Mas, por trás dessa fachada efervescente, os produtores do conhecidíssimo vinho branco espumante italiano da região do Vêneto, no nordeste do país, estavam em pé de guerra. "Sinto que estou indo para a batalha", disse Elvira Maria Bortolomiol, fingindo empunhar um rifle em uma arejada sala de degustação próxima a seus vinhedos. Uma das proprietárias da vinícola Bortolomiol e a nova presidente de um consórcio de produtores, ela contou que um ataque surpresa "nos desorientou".

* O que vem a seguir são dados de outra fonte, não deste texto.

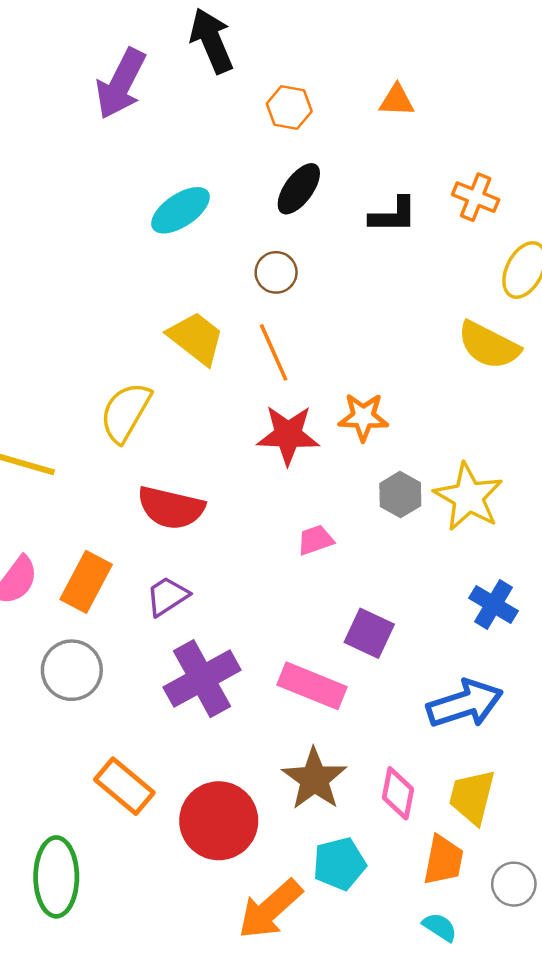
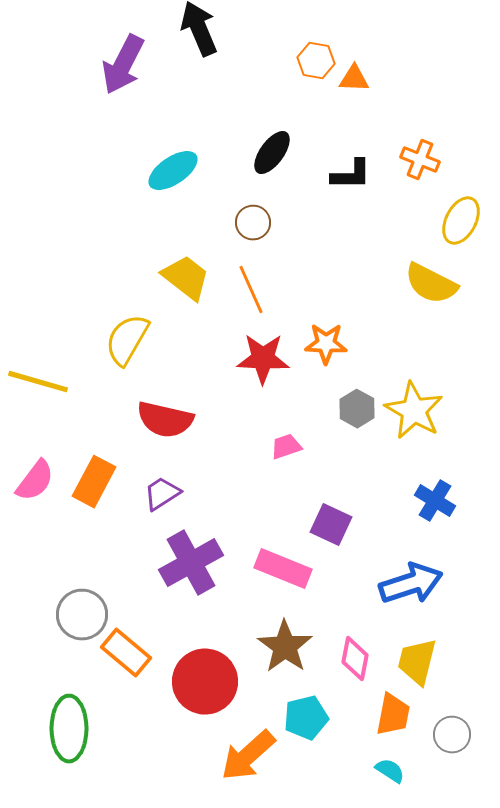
orange hexagon: (289, 108) -> (316, 61), moved
gray circle: (72, 670) -> (82, 615), moved

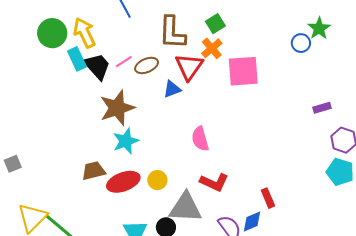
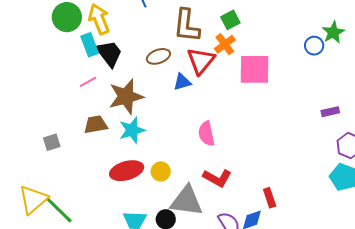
pink line: (124, 62) -> (88, 82), moved
gray square: (13, 164) -> (52, 142), moved
brown trapezoid: (94, 171) -> (96, 124), moved

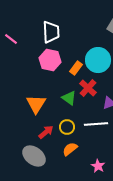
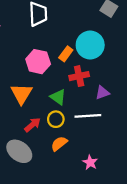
pink hexagon: (50, 60) -> (38, 62), moved
red cross: (88, 88) -> (79, 76), turned 36
green triangle: (69, 98) -> (58, 97), moved

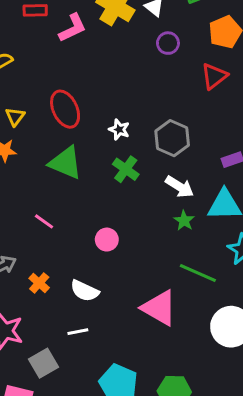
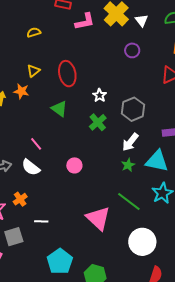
purple circle: (168, 43) -> (132, 50), moved
green triangle: (65, 163) -> (59, 109), size x0.7
white arrow: (180, 187) -> (130, 142), turned 84
orange cross: (39, 283) -> (20, 199), moved
white semicircle: (85, 291) -> (31, 167), moved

A guerra e os conflitos internos chegaram ao país do Prosecco. A União Europeia, considerada uma tremenda estraga-prazeres por essa indústria multibilionária movida a spritz, concordou em avaliar um antigo pedido feito pela Croácia para que se reconheça o Prosek, método de produção de um obscuro vinho doce de sobremesa que leva o mesmo nome.
O gigante Prosecco já se desviou de inúmeros ataques – falsificações, como o meer-secco e o cansecco, e os alertas de dentistas britânicos de que o espumante açucarado estaria apodrecendo os dentes do país. Mas o minúsculo Prosek, vinho realmente antigo, originário de um estado membro da UE, representava uma ameaça singular.
Uma parcela significativa da economia da Itália se baseia em produtos exclusivamente italianos, com nome e sons protegidos contra imitações. Os produtores argumentam: se a UE permitisse o Prosek hoje, não seria o farmesão o próximo?
E, assim, os produtores de Prosecco e autoridades locais se uniram ao governo da Itália na luta contra o Prosek. O argumento é que o selo de reconhecimento de Bruxelas confundiria os consumidores e abriria um precedente perigoso. "Reconhecer o Prosek poderia legitimar uma enorme quantidade de outros produtos que são imitações", afirmou Luca Giavi, presidente do Consórcio de Proteção ao Prosecco.
Como se demonstrasse o resultado de uma apreensão de drogas ilícitas feita pela polícia, ele colocou uma garrafa apreendida de um "Pro-Secco" romeno, um pacote de dez "Bombas de Sais de Banho Prosecco", repletas de glitter, e um "Sabonete Líquido Prosecco para Princesas" sobre a mesa de seu quartel-general. "O importante é termos um inimigo em comum. Isso nos une", comentou Giavi.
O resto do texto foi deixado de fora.